Your answer should be only the lines below from the one with "Yıldırım Kaymakamı Metin" to the one with "bağlayan kadim geleneklerimizden", repeated exactly, ends included.

· · · · ·

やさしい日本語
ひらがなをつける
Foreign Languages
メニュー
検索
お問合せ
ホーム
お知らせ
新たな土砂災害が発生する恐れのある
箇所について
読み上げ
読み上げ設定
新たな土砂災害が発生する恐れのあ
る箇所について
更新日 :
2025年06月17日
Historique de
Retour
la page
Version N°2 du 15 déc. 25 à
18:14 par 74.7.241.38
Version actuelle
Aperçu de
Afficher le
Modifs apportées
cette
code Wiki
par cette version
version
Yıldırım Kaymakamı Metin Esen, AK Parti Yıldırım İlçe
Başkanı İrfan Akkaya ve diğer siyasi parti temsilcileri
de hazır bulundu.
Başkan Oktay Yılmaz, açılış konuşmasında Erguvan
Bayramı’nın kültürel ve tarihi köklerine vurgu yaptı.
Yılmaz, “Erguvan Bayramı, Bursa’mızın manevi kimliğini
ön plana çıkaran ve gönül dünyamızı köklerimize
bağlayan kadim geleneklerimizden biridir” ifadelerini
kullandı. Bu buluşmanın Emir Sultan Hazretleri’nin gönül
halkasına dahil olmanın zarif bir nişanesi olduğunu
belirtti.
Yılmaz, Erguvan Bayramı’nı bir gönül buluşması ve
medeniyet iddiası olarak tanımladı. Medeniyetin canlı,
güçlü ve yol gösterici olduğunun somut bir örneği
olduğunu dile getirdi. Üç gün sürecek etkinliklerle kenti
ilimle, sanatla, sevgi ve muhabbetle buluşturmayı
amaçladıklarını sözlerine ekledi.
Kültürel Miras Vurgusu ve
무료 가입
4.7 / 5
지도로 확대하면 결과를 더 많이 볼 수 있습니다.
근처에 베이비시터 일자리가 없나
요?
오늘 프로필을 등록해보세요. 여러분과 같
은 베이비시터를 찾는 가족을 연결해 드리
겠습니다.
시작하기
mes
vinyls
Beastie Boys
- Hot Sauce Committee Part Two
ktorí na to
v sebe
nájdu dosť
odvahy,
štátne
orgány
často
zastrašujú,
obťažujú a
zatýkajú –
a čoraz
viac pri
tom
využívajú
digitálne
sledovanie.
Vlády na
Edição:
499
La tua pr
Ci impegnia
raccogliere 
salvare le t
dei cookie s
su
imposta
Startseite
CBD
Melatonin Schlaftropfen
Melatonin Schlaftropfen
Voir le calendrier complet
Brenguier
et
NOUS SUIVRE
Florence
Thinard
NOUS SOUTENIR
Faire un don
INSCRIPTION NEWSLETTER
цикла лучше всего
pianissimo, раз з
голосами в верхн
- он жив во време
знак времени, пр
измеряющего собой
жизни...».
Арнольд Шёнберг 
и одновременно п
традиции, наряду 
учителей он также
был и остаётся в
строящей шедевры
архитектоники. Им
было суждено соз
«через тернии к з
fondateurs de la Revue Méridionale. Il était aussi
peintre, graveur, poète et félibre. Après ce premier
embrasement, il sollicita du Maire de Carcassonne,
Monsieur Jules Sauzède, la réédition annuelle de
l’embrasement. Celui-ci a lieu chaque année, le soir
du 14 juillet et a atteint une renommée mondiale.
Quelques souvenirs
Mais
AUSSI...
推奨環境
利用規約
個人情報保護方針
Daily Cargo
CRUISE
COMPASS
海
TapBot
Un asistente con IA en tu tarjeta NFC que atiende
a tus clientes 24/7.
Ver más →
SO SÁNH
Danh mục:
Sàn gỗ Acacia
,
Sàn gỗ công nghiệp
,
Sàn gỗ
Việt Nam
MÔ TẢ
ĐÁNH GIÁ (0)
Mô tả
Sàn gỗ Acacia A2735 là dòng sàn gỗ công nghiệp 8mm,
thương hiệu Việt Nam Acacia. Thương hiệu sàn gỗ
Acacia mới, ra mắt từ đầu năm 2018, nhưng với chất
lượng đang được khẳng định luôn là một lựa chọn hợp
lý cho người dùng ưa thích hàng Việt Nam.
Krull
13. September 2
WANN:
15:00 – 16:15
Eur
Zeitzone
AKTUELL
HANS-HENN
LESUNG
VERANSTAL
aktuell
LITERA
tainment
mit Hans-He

· · · · ·

Answer to the problem:
Yıldırım Kaymakamı Metin Esen, AK Parti Yıldırım İlçe
Başkanı İrfan Akkaya ve diğer siyasi parti temsilcileri
de hazır bulundu.
Başkan Oktay Yılmaz, açılış konuşmasında Erguvan
Bayramı’nın kültürel ve tarihi köklerine vurgu yaptı.
Yılmaz, “Erguvan Bayramı, Bursa’mızın manevi kimliğini
ön plana çıkaran ve gönül dünyamızı köklerimize
bağlayan kadim geleneklerimizden biridir” ifadelerini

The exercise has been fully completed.